Fantasy testimony The defense was hoping to introduce
testimony from an expert witness who would say that as many as two-thirds
of all visitors to Internet chat rooms fake their age or gender. However,
Federal Judge Edward Rafeedie clamped down on that evidence during a pretrial
hearing, saying he was hesitant to allow the fantasy testimony because
it didn't seem relevant.
"The defendant isn't on trial for what he said, he's
on trial for what he did," the judge said at the hearing. In a later ruling
on the issue, Rafeedie said he would only allow expert testimony on the
role-playing issue if Naughton takes the stand and says he believes he
chatted with people who regularly faked their identities.
Defense attorneys wouldn't comment on plans to put
Naughton on the stand except to say that most people expect that he will
testify.
The expert that defense attorneys hope to use is
Kimberly Young, a University of Pittsburgh researcher and "cyberpsychologist"
who wrote "Caught in the Net," a book about Internet addiction. She also
runs the site Netaddiction and has testified as an expert witness about
Internet-related behavior.
The Internet adds a new twist to efforts to reel
in pedophilia and child pornography.
While it makes it easier for law enforcement agents
posing as young children to bust suspects, it also allows for large-scale
distribution of child pornography and gives pedophiles easier access to
kids. What's more, Internet chat rooms muddy the waters because people
aren't always who they say they are.
After all, it's hard to argue that a person showing
up at an elementary school with a lollipop to talk to children doesn't
know he or she is dealing with minors. But a person chatting online with
someone claiming to be a 23-year-old woman may really be talking to a 70-year-old
man.
Chat room rules
Jennifer Granick, a defense attorney who's worked
for high-profile cybercrime defendants such as Kevin Poulsen, said the
defense will have to convince jurors that chat rooms have new rules.

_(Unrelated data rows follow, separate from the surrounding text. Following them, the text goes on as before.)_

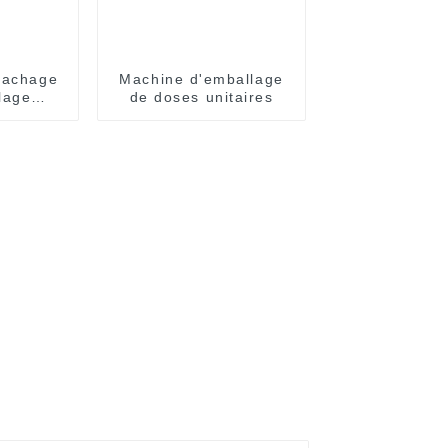
sachage
Machine d'emballage
lage
de doses unitaires
ent
 SNP-60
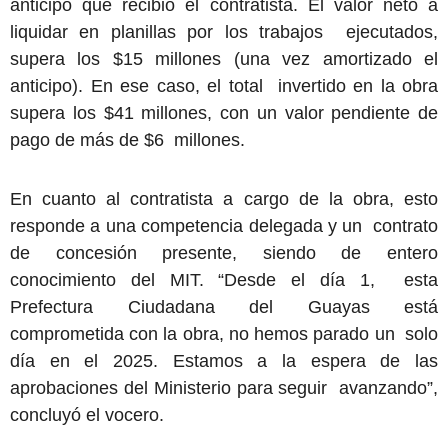
anticipo que recibió el contratista. El valor neto a
liquidar en planillas por los trabajos ejecutados,
supera los $15 millones (una vez amortizado el
anticipo). En ese caso, el total invertido en la obra
supera los $41 millones, con un valor pendiente de
pago de más de $6 millones.
En cuanto al contratista a cargo de la obra, esto
responde a una competencia delegada y un contrato
de concesión presente, siendo de entero
conocimiento del MIT. “Desde el día 1, esta
Prefectura Ciudadana del Guayas está
comprometida con la obra, no hemos parado un solo
día en el 2025. Estamos a la espera de las
aprobaciones del Ministerio para seguir avanzando”,
concluyó el vocero.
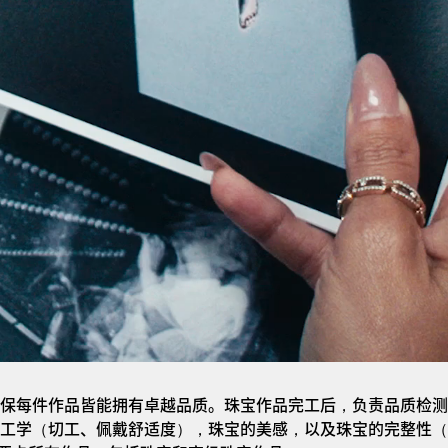
保每件作品皆能拥有卓越品质。珠宝作品完工后，负责品质检测
工学（切工、佩戴舒适度），珠宝的美感，以及珠宝的完整性（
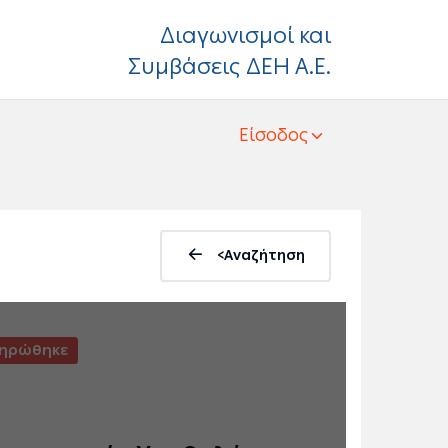
Διαγωνισμοί και
Συμβάσεις ΔΕΗ Α.Ε.
Είσοδος
<Αναζήτηση
ληρώθηκε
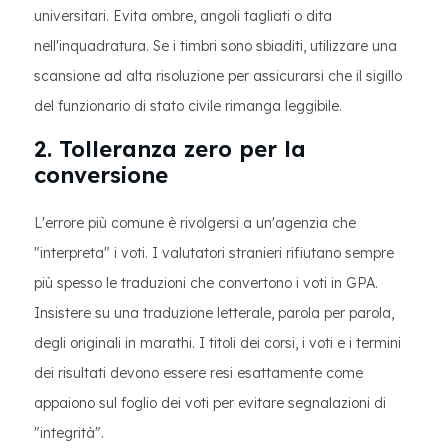
universitari. Evita ombre, angoli tagliati o dita
nell'inquadratura. Se i timbri sono sbiaditi, utilizzare una
scansione ad alta risoluzione per assicurarsi che il sigillo
del funzionario di stato civile rimanga leggibile.
2. Tolleranza zero per la
conversione
L'errore più comune è rivolgersi a un'agenzia che
"interpreta" i voti. I valutatori stranieri rifiutano sempre
più spesso le traduzioni che convertono i voti in GPA.
Insistere su una traduzione letterale, parola per parola,
degli originali in marathi. I titoli dei corsi, i voti e i termini
dei risultati devono essere resi esattamente come
appaiono sul foglio dei voti per evitare segnalazioni di
"integrità".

"The defense's task is to introduce to the jury the
world of the Internet chat room, to introduce that what goes on in an Internet
chat room isn't the same as what goes on in the real world," Granick said.
"The chat room by its very nature lends itself to fantasy."
Elayne Savage, who researches online relationships
and has written a book on the topic, called the defense strategy "creative."
"Why couldn't it be believable, because in cyberspace
there's so much role-playing going on," said Savage.
Savage also said there could have been something
in the FBI agent's tone during the pair's chat room conversations that
encouraged the role-playing. "He was on the receiving end of somebody who
was role playing, so there may be an element of role playing in the air,"
she said. Still, Savage said Naughton crossed a line if he intended to
meet a young girl.
Will defense strategy work? Susan Brenner, a cybercrime
expert and law professor at the University of Dayton School of Law, called
the Naughton lawyers' defense strategy "logical."
"But saying it's a logical defense doesn't mean it's
going to work," Brenner said.
According to an affidavit from the FBI agent posing
as the child, Naughton gave his real number and address. Therefore, prosecutors
said during a pretrial hearing, Naughton was not role-playing -- a point
they likely will bring up in trial.
The judge also cited that fact in his ruling on whether
Young can testify. "The defendant apparently did not assume another identity
while on the Internet, so her testimony is not relevant to explain his
behavior," Rafeedie wrote.
Brenner said the role-playing defense could hinge
on the make-up of the people who frequent the "dad&daughtersex" chat
room, where Naughton was caught. If the chat room usually attracts adults
and no children, that could bolster the role-playing defense, she said.
Brenner said it would be much harder to evoke the
role-playing defense in a case where someone was talking with kids in a
chat room devoted to dinosaurs or Pokemon.
"If you're in one of those chat rooms, there's a
high probability you know you're dealing with a minor," Brenner said.